Requirement:
Every line between the one containing "هيومان أبيل تطلق" and the last line of the data, both included, is to be set down exactly, and pictures are to be omitted.

(Stored dataset items)
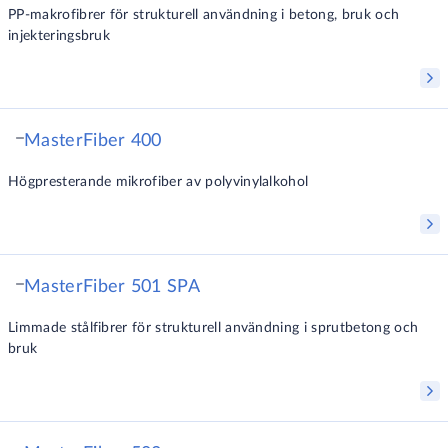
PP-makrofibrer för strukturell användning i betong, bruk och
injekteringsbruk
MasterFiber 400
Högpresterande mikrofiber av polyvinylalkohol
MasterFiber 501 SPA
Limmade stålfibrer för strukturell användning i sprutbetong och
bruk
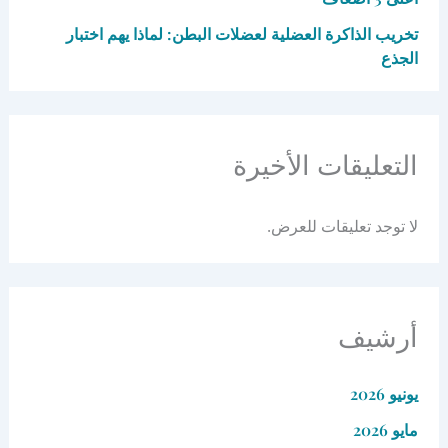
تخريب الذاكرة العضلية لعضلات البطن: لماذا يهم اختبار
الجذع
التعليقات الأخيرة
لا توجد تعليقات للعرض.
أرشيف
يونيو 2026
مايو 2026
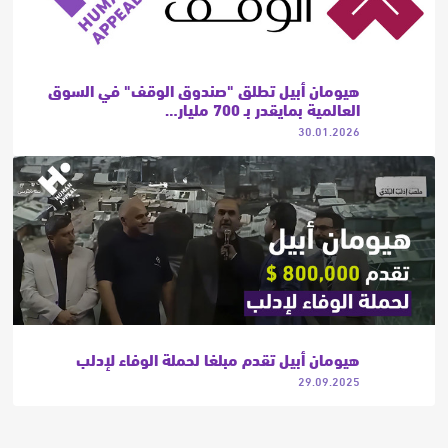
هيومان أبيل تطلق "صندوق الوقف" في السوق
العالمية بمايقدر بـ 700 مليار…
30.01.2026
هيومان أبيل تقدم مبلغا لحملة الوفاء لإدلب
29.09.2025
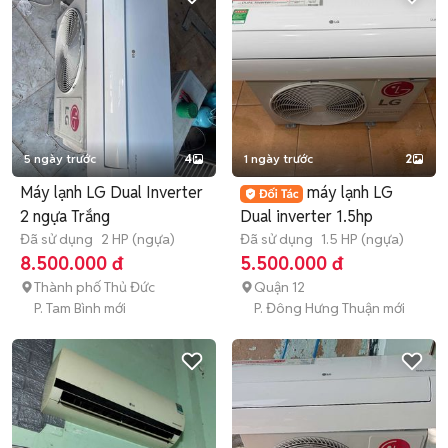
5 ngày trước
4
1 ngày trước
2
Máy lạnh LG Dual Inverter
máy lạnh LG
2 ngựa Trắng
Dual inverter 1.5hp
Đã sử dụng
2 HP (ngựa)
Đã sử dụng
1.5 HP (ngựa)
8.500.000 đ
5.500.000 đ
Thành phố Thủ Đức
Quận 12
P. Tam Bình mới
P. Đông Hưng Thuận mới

Output for this task:
هيومان أبيل تطلق "صندوق الوقف" في السوق
العالمية بمايقدر بـ 700 مليار…
30.01.2026
هيومان أبيل تقدم مبلغا لحملة الوفاء لإدلب
29.09.2025
5 ngày trước
4
1 ngày trước
2
Máy lạnh LG Dual Inverter
máy lạnh LG
2 ngựa Trắng
Dual inverter 1.5hp
Đã sử dụng
2 HP (ngựa)
Đã sử dụng
1.5 HP (ngựa)
8.500.000 đ
5.500.000 đ
Thành phố Thủ Đức
Quận 12
P. Tam Bình mới
P. Đông Hưng Thuận mới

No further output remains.